I hate to break it to you but providing rent free housing, food and utilities also makes you an enabler for your SIL and nephew. They are adults. Get the niece out now, your house not theirs. Enablers only prolong the inevitable downward spiral.
Baby Boy loved for 15 weeks, 5/31/11
Baby Girl loved for 16.5 weeks. 3/1/12
PP is right, both of you are now guilty of enabling your SIL. I understand you did it to help and out of a place of love, but as you can clearly see, this isn't working.
Both of you can also contact Al-Anon and Narc-Anon. I am not talking for your SIL but also for yourselves. Your niece's addiction is involving both of you now too and this is a safe place to learn how you can help.
You might also have to realize that there might be absolutely nothing you can do for your SIL. Everychance you give her will probably end up being used for drugs for your niece. Who knows, maybe if your SIL truly had no where to turn and truly had no money to give, then your niece might just have to stay in prison where she might find sobriety.
Thanks, ladies. Just to clarify a few things: the niece does not live with us. She isn't allowed at our home and does not know where we live. We don't talk to her at all. My nephew pays rent. We set a price based on how much he gets paid. My SIL has been living rent free because she had no job. Now that she does, she will have to start paying rent. She hasn't received a paycheck yet. As far as us going to therapy, I didn't think of that because we have nothing to do with our niece. I haven't seen her since February when my MIL was in the hospital and before then it had been at least 3 years. Maybe it wouldn't be such a bad idea for DH and SIL to go. DH seems pretty angry at her and SIL is depressed and worries about her non-stop. Me, I've stayed out of it. I don't worry about her at all. She is an adult and not my child. I will consider it though and will go online to look for some groups here.
DH is having a conversation with SIL when she comes home today. I told him we are NOT going to allow her to live here and enable her. If she starts this cycle over again, she's OUT. This is the behavior that got her here in the first place.
Good for you. I understand you don't want to do much for your niece, I would be the same way. I just wanted to suggest Al-Anon because I figure it wouldn't hurt and it might give you guys some tools on how to approach your SIL. Plus, if might give SIL to go if she knows she won't be alone.

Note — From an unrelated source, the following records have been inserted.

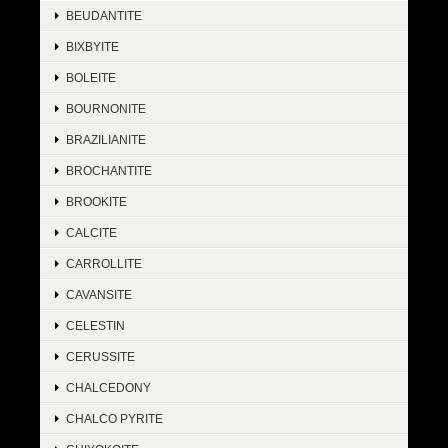
BEUDANTITE
BIXBYITE
BOLEITE
BOURNONITE
BRAZILIANITE
BROCHANTITE
BROOKITE
CALCITE
CARROLLITE
CAVANSITE
CELESTIN
CERUSSITE
CHALCEDONY
CHALCO PYRITE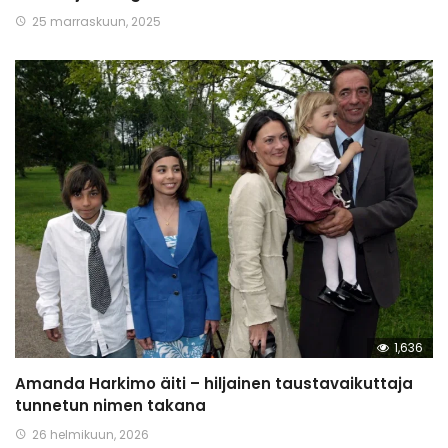
25 marraskuun, 2025
1,636
Amanda Harkimo äiti – hiljainen taustavaikuttaja
tunnetun nimen takana
26 helmikuun, 2026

While you might not think or worry about her it affects your DH and you because they live there. Support groups are helpful b/c they give you some tools to cope with an addict, even from a distance. My brother is an addict, went to jail for DUI's and got clean for a few months. He has been out of jail for a year and was doing great but now seems to be going down the same road. My mom is an enabler and it has taken almost 10 years (he's 27) for her to realize her role and how toxic their relationship is. Counseling would be good for your DH and SIL, patterns don't change unless you do something about them. Don't under estimate how this could affect you b/c your SIL lives with you. I just don't see how it won't at some point. It does sound like you both have a healthy grip on the situation, good luck.
Baby Boy loved for 15 weeks, 5/31/11
Baby Girl loved for 16.5 weeks. 3/1/12
you are absolutely right to be concerned.
i'd ask her to leave. you're enabling her enabling.